[Document structure recognition data]
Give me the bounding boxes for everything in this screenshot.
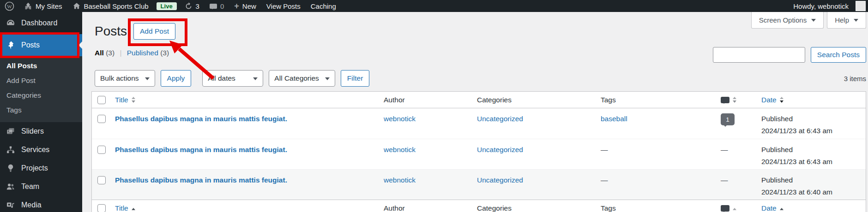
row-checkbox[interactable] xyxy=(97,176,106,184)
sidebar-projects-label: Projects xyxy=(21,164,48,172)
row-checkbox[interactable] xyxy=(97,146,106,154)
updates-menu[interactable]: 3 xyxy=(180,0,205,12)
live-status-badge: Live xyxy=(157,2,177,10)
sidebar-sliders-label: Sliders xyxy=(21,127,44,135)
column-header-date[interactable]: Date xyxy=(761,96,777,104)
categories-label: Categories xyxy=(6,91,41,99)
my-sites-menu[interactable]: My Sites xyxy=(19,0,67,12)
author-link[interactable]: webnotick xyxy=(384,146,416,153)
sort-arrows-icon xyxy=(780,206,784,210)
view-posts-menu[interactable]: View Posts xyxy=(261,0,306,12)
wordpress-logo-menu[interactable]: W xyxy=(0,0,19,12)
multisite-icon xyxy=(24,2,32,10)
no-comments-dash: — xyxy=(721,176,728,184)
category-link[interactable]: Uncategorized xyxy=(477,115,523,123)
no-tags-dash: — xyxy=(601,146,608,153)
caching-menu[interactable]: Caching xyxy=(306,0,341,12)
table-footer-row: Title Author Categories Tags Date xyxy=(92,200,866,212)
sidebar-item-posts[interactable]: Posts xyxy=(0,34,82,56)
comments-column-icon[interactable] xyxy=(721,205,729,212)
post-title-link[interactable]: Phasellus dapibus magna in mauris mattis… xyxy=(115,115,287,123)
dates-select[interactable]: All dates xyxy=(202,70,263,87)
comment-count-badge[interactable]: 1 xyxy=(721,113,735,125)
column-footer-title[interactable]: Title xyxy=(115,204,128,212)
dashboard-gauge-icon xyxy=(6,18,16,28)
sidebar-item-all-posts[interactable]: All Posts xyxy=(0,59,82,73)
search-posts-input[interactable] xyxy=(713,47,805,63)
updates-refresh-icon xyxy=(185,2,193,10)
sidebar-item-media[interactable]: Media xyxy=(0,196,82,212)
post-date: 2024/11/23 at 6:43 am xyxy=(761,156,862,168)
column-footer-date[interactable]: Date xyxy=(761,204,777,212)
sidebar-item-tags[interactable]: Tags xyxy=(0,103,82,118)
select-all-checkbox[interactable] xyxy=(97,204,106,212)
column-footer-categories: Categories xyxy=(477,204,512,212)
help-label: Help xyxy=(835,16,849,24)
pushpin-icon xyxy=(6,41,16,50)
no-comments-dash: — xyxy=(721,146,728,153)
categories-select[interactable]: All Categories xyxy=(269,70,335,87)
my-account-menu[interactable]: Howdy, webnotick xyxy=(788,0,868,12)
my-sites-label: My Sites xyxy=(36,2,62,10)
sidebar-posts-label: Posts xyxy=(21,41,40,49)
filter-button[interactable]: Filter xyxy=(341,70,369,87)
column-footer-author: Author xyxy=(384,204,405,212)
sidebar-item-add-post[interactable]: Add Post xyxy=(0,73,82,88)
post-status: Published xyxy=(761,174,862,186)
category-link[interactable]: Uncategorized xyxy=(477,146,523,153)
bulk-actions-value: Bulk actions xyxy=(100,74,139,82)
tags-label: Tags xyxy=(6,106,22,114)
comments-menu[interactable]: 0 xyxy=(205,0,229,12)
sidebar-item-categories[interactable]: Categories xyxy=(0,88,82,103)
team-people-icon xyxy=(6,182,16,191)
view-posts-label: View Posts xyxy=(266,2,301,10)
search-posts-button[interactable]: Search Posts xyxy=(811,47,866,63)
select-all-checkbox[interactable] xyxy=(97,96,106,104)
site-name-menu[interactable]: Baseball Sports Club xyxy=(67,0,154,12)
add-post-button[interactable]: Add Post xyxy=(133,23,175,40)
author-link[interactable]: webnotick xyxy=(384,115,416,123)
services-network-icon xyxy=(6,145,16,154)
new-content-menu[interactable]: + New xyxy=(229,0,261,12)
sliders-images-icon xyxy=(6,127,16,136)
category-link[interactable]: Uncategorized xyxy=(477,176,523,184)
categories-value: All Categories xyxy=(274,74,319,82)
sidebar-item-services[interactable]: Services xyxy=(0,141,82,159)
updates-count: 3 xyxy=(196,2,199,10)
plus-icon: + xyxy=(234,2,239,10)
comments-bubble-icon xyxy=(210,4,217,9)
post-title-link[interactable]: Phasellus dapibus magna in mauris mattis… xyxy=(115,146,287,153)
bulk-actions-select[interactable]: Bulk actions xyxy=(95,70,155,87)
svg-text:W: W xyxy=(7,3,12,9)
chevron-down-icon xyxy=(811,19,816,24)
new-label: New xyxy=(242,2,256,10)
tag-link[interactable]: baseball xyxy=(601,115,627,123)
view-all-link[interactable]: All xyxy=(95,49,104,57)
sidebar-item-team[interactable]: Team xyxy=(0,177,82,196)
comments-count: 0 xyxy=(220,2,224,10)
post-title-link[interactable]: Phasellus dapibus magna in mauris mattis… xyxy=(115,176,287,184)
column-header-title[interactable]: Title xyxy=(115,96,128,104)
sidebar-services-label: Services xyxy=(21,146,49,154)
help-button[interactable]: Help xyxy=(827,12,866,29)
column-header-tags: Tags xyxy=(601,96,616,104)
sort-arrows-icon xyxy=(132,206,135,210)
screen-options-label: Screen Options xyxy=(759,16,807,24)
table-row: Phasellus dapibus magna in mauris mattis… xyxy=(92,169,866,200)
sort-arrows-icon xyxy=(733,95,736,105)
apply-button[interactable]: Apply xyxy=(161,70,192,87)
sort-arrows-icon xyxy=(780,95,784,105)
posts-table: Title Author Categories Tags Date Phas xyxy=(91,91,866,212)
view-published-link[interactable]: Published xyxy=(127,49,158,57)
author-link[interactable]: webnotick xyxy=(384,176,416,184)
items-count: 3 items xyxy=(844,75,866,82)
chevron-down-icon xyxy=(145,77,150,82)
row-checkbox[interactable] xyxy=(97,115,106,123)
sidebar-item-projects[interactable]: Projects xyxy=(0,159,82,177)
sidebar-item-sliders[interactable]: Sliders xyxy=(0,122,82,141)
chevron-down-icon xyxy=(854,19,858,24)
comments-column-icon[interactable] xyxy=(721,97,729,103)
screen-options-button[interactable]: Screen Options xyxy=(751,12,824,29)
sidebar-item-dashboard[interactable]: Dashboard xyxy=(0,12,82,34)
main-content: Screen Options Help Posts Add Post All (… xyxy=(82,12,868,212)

--

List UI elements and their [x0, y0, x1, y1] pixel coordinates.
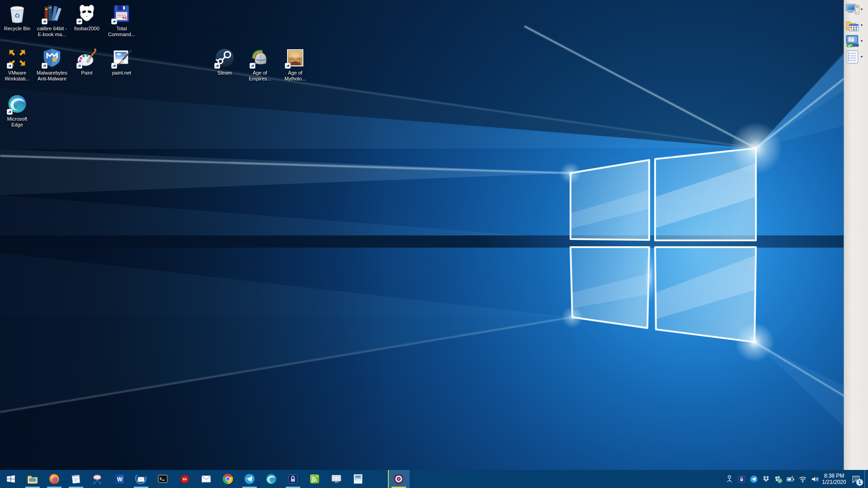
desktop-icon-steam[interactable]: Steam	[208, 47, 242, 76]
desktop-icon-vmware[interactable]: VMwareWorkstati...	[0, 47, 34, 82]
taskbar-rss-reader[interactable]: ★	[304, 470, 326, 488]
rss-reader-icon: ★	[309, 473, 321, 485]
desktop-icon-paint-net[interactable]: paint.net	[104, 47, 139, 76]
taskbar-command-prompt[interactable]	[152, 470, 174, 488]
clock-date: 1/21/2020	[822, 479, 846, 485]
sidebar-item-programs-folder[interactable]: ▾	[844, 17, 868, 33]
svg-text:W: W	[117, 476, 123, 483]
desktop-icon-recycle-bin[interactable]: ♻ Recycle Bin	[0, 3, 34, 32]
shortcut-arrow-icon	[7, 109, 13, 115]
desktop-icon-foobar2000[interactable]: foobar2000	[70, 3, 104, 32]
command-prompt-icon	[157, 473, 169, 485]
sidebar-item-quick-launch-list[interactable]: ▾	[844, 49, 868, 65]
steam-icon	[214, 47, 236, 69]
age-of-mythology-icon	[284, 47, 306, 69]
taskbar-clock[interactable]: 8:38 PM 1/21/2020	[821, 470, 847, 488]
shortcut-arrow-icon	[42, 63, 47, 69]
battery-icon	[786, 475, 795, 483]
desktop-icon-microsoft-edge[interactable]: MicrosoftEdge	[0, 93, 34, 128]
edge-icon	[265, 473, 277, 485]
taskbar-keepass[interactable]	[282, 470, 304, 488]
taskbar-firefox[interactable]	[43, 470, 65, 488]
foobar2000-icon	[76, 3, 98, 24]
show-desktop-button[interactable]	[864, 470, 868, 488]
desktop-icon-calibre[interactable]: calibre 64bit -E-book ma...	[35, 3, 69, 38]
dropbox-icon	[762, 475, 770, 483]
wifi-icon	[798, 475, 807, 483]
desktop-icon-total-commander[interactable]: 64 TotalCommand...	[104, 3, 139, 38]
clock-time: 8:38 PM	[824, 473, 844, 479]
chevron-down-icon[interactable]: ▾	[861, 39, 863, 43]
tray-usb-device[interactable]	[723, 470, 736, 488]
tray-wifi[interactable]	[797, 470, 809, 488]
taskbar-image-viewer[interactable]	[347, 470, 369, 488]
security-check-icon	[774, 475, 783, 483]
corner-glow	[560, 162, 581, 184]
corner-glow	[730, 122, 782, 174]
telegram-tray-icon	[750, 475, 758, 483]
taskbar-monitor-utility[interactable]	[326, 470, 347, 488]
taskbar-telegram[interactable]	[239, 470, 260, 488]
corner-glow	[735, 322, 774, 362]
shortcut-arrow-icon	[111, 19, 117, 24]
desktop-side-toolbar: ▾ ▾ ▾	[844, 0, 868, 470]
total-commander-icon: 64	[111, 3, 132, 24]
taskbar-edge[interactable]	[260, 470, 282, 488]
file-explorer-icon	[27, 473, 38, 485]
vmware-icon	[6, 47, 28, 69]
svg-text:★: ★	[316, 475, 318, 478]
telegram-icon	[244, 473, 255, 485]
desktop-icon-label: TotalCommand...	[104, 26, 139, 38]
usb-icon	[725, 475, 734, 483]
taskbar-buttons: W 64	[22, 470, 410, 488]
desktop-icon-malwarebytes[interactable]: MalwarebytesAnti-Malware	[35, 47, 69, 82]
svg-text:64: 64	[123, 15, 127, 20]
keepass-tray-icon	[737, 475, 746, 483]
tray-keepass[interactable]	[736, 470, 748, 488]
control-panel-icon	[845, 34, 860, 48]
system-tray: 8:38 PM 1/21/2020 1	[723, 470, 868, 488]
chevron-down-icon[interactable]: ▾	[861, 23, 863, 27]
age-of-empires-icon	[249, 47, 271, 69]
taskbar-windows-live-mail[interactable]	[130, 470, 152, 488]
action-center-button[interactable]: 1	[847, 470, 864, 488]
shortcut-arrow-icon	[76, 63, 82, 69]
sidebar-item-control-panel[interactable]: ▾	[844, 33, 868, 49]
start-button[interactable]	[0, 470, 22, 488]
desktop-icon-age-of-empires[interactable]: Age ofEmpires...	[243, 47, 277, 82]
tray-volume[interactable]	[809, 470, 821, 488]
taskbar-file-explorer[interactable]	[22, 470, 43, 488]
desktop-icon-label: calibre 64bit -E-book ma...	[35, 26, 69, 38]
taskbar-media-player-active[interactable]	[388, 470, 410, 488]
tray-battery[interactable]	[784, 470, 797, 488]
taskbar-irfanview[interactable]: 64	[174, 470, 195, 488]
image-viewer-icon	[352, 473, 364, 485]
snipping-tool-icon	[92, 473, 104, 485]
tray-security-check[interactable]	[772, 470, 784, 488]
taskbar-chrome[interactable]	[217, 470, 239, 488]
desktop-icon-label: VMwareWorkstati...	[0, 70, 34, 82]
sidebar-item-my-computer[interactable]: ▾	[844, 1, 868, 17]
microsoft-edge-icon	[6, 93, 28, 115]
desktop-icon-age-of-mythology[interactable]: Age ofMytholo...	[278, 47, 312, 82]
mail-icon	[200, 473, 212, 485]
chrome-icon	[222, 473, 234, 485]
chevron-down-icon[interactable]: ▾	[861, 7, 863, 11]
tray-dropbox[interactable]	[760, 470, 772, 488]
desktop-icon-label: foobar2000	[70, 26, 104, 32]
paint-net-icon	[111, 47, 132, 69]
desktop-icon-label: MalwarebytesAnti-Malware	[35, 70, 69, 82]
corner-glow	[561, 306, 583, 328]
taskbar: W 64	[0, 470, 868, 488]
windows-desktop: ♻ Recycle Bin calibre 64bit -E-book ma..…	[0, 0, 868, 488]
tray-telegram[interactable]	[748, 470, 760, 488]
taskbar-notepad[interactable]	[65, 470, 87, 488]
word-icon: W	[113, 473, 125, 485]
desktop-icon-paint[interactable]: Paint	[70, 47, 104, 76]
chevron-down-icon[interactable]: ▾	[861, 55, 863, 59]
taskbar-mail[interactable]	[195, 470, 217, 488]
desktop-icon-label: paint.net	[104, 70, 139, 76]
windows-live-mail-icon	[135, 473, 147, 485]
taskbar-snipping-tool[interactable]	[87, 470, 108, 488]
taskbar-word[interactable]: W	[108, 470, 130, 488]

--

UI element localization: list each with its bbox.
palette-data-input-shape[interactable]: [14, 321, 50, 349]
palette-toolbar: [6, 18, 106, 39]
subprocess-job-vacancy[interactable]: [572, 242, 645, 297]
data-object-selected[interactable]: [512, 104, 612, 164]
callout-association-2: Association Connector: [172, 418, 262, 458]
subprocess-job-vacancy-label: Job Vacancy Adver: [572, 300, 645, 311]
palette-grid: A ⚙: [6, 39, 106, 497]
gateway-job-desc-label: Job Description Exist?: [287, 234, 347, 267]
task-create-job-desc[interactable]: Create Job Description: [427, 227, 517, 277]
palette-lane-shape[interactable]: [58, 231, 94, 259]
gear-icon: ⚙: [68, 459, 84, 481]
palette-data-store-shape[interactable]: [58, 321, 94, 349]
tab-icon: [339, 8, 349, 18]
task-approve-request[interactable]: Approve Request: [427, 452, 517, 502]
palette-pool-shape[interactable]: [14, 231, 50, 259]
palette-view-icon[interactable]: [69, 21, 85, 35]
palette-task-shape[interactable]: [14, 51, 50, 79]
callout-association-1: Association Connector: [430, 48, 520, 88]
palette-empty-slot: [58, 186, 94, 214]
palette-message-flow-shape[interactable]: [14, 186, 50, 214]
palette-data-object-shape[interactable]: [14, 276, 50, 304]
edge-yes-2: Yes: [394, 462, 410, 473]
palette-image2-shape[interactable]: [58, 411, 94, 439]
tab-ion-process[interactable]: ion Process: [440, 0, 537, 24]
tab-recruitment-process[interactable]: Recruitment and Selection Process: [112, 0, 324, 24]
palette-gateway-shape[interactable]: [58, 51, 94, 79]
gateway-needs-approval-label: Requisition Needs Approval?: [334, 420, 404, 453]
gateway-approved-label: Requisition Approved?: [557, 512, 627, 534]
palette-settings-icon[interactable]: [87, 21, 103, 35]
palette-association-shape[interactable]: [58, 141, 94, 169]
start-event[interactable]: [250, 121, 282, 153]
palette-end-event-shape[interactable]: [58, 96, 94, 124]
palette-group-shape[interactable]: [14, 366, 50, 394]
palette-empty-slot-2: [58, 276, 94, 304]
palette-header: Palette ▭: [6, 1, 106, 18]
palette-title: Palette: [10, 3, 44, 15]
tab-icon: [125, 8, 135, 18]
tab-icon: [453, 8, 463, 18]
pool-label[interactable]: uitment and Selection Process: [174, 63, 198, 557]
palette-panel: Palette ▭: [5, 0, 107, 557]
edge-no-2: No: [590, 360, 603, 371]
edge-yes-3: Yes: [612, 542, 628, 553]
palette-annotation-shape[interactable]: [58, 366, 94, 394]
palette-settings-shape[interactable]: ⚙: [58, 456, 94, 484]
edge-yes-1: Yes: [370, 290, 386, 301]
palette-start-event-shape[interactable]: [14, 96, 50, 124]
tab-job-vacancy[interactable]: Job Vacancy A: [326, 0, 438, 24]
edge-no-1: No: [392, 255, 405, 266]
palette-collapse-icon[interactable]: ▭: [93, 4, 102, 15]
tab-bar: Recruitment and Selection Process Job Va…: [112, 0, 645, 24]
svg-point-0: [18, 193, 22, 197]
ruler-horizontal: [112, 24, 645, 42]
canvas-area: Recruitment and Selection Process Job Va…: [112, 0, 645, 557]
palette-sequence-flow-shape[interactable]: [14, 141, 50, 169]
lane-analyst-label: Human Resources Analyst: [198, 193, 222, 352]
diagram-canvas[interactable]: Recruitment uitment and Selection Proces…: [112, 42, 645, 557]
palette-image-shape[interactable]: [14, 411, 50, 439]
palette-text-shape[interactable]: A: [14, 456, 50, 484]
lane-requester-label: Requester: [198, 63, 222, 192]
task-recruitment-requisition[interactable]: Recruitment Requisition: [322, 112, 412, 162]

Exercise instructions
Go through the lines above and count those that include "snipping"; give the total and nothing more.

Output of the task
2